# Looking for help and Guidance!!!!



## newfie (Feb 10, 2011)

Ok my wife has been diagnosed with hashimoto's 7 or 8 yeas ago. Have gone threw "I feel good" times But most of the time its the "I dont feel right" Been to familey Dr and a Endocrinology. she goes and has her blood work taken every X amount of month. Right now she is on 125 of synthroid and hasnt felt good in a very long time (trust me I know). She is always tired, down,headaches as of late. She is only 31 an mother of 3,6 and she really wants to get back to a good feeling for them (and me I hope) Her dr seems to treat the number and dont seem to lisen to her about not feeling good. Any help or advice would be great. thank you for your time.

Her last test result were

test: TSH,SUPERSENSITIVE
Collected Date 10/04/10

Result name Results
TSH,SUPERSENSITIVE .04L

TEST: T4,FREE

Result name Result
T4,FREE(free TH 1.15


----------



## CA-Lynn (Apr 29, 2010)

It's always possible that it's not the thyroid that's responsible for the symptoms.

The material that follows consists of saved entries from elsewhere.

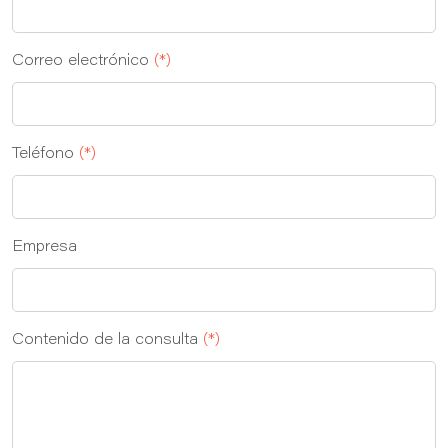
Correo electrónico
(*)
Teléfono
(*)
Empresa
Contenido de la consulta
(*)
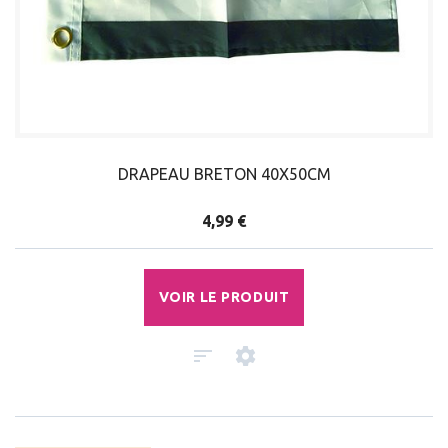
DRAPEAU BRETON 40X50CM
4,99 €
VOIR LE PRODUIT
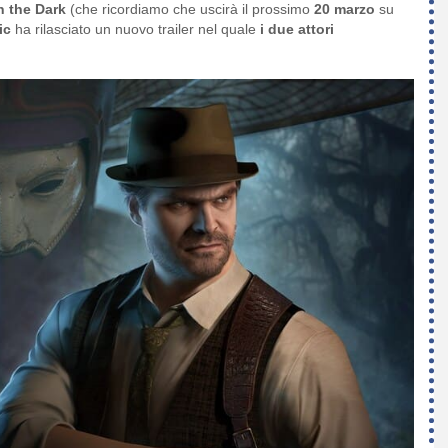
n the Dark
(che ricordiamo che uscirà il prossimo
20 marzo
su
ic
ha rilasciato un nuovo trailer nel quale
i due attori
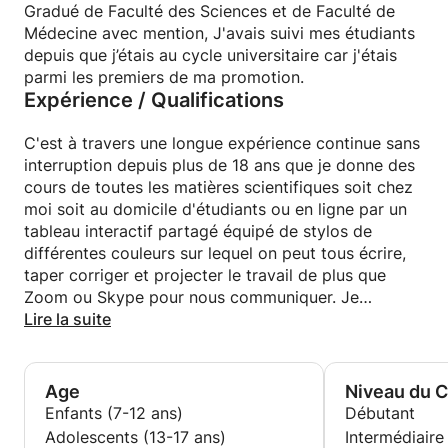
Gradué de Faculté des Sciences et de Faculté de
Médecine avec mention, J'avais suivi mes étudiants
depuis que j’étais au cycle universitaire car j'étais
parmi les premiers de ma promotion.
Expérience / Qualifications
C'est à travers une longue expérience continue sans
interruption depuis plus de 18 ans que je donne des
cours de toutes les matières scientifiques soit chez
moi soit au domicile d'étudiants ou en ligne par un
tableau interactif partagé équipé de stylos de
différentes couleurs sur lequel on peut tous écrire,
taper corriger et projecter le travail de plus que
Zoom ou Skype pour nous communiquer. Je
pratique cette méthode depuis plus de 6 ans
Lire la suite
(quelques ans avant le confinement de Covid-19)
avec une méthode très modernisée et fiable (c’est
comme on est à la même place).
Age
Niveau du 
Les résultats de mes étudiants et notamment les
Enfants (7-12 ans)
Débutant
étudiants de Terminales et la rentrée universitaire
Adolescents (13-17 ans)
Intermédiaire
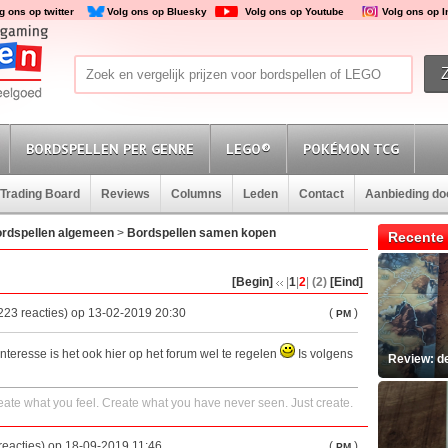
g ons op twitter
Volg ons op Bluesky
Volg ons op Youtube
Volg ons op 
BORDSPELLEN PER GENRE
LEGO®
POKÉMON TCG
Trading Board
Reviews
Columns
Leden
Contact
Aanbieding d
rdspellen algemeen
>
Bordspellen samen kopen
Recente 
[Begin]
|
1
|
2
|
(2)
[Eind]
223 reacties) op 13-02-2019 20:30
(
)
PM
interesse is het ook hier op het forum wel te regelen
Is volgens
Review: d
ate what you feel. Create what you have never seen. Just create.
reacties) op 18-09-2019 11:46
(
)
PM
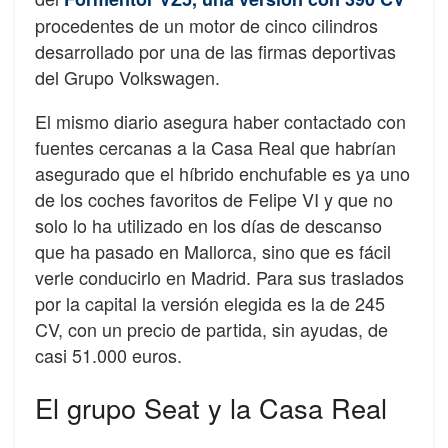
procedentes de un motor de cinco cilindros
desarrollado por una de las firmas deportivas
del Grupo Volkswagen.
El mismo diario asegura haber contactado con
fuentes cercanas a la Casa Real que habrían
asegurado que el híbrido enchufable es ya uno
de los coches favoritos de Felipe VI y que no
solo lo ha utilizado en los días de descanso
que ha pasado en Mallorca, sino que es fácil
verle conducirlo en Madrid. Para sus traslados
por la capital la versión elegida es la de 245
CV, con un precio de partida, sin ayudas, de
casi 51.000 euros.
El grupo Seat y la Casa Real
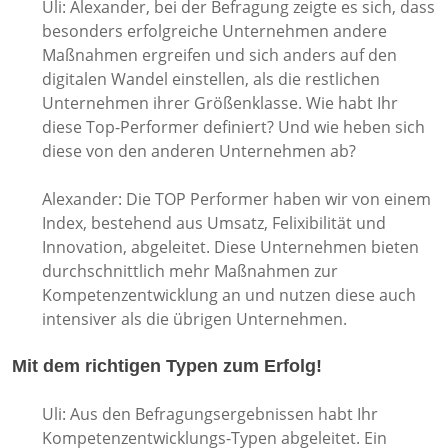
Uli: Alexander, bei der Befragung zeigte es sich, dass
besonders erfolgreiche Unternehmen andere
Maßnahmen ergreifen und sich anders auf den
digitalen Wandel einstellen, als die restlichen
Unternehmen ihrer Größenklasse. Wie habt Ihr
diese Top-Performer definiert? Und wie heben sich
diese von den anderen Unternehmen ab?
Alexander: Die TOP Performer haben wir von einem
Index, bestehend aus Umsatz, Felixibilität und
Innovation, abgeleitet. Diese Unternehmen bieten
durchschnittlich mehr Maßnahmen zur
Kompetenzentwicklung an und nutzen diese auch
intensiver als die übrigen Unternehmen.
Mit dem richtigen Typen zum Erfolg!
Uli: Aus den Befragungsergebnissen habt Ihr
Kompetenzentwicklungs-Typen abgeleitet. Ein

She's had antibody tests?????

~ TPO [Thyroid Peroxidase ABS. antibodies]
~ TSI QUANT [Thyroid Stimulating Immunoglobulins]

I wonder if she's not bouncing back and forth in her test results, from hyper to hypo and all over again. I did that last year and while it didn't make me feel miserable, it certainly affected the way I felt.

Oh yes....if I was a mother of a 3 year old and 6 year old I'd be in a perpetual state of exhaustion.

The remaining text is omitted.